İşte görüyorsunuz en son ‘AİDS olacak’ diyor. İlaç yapılacak diyor, suikast diyor. Bunları kime diyor, Kılıçdaroğlu’na mı diyor? Cumhurbaşkanımızın kararlılığı olmasaydı FETÖ ile böylesi etkin bir mücadele yapılamazdı. FETÖ terör örgütü ile ilgili siyasi ayak tartışması konusunda kim ne derse desin ama Cumhurbaşkanı’na dönüp böyle bir şey demek izan, vicdan, insaf sahibi, hakkaniyetli birinin söyleyebileceği bir iş değildir. Erdoğan düşmanlığını bir meziyet zanneden alçaklar bunu söyleyebilir. Ama sokaktaki izan, insaf sahibi insanlara sorun; ‘FETÖ ile Türkiye’de kim mücadele etti’ diye, ‘Erdoğan’ derler. FETÖ örgütünün bütün mensuplarıyla imha etmek için saldırdığı kişi Cumhurbaşkanı’dır.

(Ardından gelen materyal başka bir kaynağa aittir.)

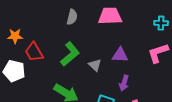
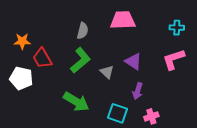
gray semicircle: (72, 17) -> (83, 31), moved
purple triangle: (120, 55) -> (133, 61), turned 30

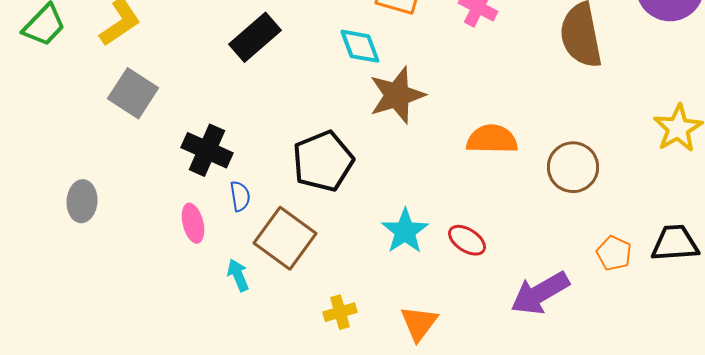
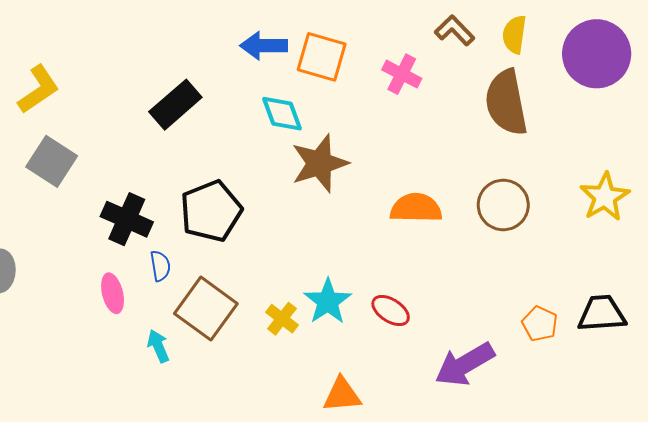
black pentagon: (323, 161) -> (211, 211), moved
brown circle: (573, 167) -> (503, 205), moved
yellow cross: (340, 312) -> (282, 319), moved, turned -36
orange triangle: (419, 323) -> (342, 395), turned 48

FETÖ eğitimde güçlüydü. Eğitim alanında sahip olduğu imkanların hiçbiri kaldı mı? Dershaneleri kim kapattı, üniversiteleri kim kapattı? Erdoğan. Ortaöğretim okulları, pansiyonları kim kapattı? AK Parti hükümetleri. Medya ayağı vardı bunların, kim kapattı? Cumhurbaşkanı’nın liderliğindeki AK Parti kapattı. Örgütü finanse eden şirketler, kişiler vardı. Bunların üzerine kim gitti? Cumhurbaşkanı gitti. Bankacılık sisteminin üzerine kim gitti? Orduda, yargıda, emniyette, istihbaratta, dışarıda, içeride bütün kurumlara sızmış FETÖ’cüleri temizlemek için kim adım attı? Cumhurbaşkanı’nın liderliğindeki kadrolar. Peki bütün bunlar olurken dershaneler kapatılmasın diye kim çalıştı? CHP çalıştı. Dershaneler düzenlemesini Anayasa Mahkemesi’ne kim götürdü? CHP götürdü. 17-25 Aralık’a en büyük desteği kim verdi? CHP verdi. Oluşturulmuş sahte kasetleri FETÖ’cülerden alıp Meclis’te yasayı çiğneyerek dinlettiler. Sahte kasetleri alenileştirerek adeta FETÖ’nün siyasi ayağı olarak çalıştı. MİT TIR’ları hadisesinden bir milletvekilleri şu anda içeride.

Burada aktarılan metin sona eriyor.